Elle le fixa en fronçant les sourcils. « Que peut-il bien vous apprendre sur lui que vous ne sachiez déjà ?

— Que les Syndics réfléchissent. Qu’ils sont rusés, au moins autant que quand ils ont attiré cette flotte dans leur système mère, en lui offrant la clef de l’hypernet, pour lui tendre une embuscade susceptible de mettre fin à la guerre.

— Ce qui serait sans doute arrivé sans l’intervention imprévue d’un héros de l’Alliance du siècle dernier, capitaine Black Jack Geary, affirma Rione sur un ton légèrement moqueur. Retrouvé dans une capsule de survie perdue alors qu’il frôlait la mort, tel un roi antique miraculeusement sorti du sommeil pour sauver son peuple au moment le plus opportun. »

Il lui fit la grimace. « Ça peut sans doute vous paraître amusant, parce que vous n’êtes pas contrainte de côtoyer sans cesse des gens qui vous prennent pour ce héros.

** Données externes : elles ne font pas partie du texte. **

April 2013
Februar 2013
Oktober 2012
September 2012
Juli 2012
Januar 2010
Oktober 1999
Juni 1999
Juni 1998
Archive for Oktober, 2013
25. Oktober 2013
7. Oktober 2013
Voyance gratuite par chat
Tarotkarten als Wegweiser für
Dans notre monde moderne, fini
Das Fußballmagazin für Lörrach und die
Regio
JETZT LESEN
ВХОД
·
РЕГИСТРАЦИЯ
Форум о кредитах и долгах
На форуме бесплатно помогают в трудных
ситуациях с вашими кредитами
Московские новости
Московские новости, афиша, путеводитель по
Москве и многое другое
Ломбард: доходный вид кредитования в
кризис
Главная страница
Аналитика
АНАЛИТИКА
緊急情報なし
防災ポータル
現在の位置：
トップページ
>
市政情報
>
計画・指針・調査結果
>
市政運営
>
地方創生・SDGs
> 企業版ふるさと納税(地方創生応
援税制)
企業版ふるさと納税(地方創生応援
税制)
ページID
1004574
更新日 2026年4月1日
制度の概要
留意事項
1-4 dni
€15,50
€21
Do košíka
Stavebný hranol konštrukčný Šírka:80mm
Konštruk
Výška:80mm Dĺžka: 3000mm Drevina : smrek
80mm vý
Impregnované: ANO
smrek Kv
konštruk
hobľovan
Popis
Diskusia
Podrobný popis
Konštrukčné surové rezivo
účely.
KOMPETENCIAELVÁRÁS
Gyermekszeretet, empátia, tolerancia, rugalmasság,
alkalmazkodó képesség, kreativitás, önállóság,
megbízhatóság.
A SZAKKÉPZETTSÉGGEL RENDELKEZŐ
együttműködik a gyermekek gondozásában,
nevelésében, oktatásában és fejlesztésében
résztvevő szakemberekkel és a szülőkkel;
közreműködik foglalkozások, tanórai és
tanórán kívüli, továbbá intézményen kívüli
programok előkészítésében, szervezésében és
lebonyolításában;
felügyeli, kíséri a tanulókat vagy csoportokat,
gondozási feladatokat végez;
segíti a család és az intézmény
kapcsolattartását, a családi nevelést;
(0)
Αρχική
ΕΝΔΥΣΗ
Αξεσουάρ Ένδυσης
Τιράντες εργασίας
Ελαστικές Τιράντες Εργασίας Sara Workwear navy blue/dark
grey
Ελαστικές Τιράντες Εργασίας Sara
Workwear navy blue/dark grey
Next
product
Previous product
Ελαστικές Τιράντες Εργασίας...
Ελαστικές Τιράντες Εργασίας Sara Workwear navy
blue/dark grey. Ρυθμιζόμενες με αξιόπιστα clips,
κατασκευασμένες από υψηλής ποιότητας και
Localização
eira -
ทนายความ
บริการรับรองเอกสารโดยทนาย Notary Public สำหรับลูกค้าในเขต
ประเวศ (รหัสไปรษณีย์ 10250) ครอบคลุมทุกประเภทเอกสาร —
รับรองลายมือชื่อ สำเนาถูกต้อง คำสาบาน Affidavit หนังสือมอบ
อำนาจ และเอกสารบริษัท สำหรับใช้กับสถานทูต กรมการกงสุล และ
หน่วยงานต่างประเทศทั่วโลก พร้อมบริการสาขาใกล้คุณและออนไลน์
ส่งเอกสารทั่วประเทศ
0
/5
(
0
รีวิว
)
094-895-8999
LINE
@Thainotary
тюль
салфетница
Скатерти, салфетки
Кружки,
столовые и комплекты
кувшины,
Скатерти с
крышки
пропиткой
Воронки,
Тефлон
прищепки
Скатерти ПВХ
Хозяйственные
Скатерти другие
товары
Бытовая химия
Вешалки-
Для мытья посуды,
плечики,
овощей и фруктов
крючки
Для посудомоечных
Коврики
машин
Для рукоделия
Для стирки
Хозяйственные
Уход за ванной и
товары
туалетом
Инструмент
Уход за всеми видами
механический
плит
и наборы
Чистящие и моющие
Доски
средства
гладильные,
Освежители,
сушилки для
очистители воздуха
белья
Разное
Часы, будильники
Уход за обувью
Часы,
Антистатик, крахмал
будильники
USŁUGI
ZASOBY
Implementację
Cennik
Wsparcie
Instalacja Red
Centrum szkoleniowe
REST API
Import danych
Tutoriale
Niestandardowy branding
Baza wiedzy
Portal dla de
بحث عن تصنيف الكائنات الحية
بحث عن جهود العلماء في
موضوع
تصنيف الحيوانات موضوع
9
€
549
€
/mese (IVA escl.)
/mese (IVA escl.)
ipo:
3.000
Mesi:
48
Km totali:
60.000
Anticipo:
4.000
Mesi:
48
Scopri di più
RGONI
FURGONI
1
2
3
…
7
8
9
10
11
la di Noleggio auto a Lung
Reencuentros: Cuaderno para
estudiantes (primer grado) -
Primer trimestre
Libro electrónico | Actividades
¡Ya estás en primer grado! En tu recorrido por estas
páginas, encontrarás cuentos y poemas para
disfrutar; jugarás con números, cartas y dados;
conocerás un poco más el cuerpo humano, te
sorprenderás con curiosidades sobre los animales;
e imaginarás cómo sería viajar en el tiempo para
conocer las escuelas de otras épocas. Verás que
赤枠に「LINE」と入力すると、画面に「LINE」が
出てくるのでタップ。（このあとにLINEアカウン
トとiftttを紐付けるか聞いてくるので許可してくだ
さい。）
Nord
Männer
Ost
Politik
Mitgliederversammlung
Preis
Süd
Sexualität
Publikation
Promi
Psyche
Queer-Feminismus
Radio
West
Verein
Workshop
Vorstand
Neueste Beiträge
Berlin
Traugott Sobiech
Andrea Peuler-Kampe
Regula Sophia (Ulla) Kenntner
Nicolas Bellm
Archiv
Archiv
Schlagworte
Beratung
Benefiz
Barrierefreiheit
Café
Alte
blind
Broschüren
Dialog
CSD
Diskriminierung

— Je vous ai déjà dit que vous étiez effectivement ce héros. Et, non… je ne trouve pas cela drôle du tout. »

Geary aurait aimé mieux la comprendre. Depuis son sauvetage, il vivait dans l’environnement militaire de la flotte et certains des changements culturels apportés par un siècle de guerre sinistre l’avaient surpris et amèrement déçu. Mais Victoria Rione restait son seul contact direct avec la société civile de l’Alliance et elle dissimulait beaucoup. Comprendre dans quelle mesure et en quelle manière son monde avait changé lui était impossible, et il tenait sincèrement à en avoir le cœur net.

Mais, si Rione se persuade que je pourrais me servir de ces informations pour menacer davantage le gouvernement de l’Alliance, elle ne m’aidera probablement pas à mieux comprendre sa société civile. Peut-être me fera-t-elle un jour assez confiance pour s’en ouvrir à moi. Geary se pencha pour manipuler les commandes de la console qui les séparait, et qui, malgré tous les mois passés dans sa cabine, lui semblait toujours aussi peu familière. Une image de Sutrah jaillit, à côté d’un hologramme plus vaste des étoiles voisines. « Nous allons traverser avec la plus grande prudence le reste de ce système stellaire. Les Syndics ont dû poser des champs de mines identiques près des autres points de saut, mais, maintenant que nous savons où les chercher, nous pourrons les repérer et les éviter. »

De l’index, Rione montra un symbole de l’hologramme. « Deux bases militaires du Syndic ? Représentent-elles une menace ?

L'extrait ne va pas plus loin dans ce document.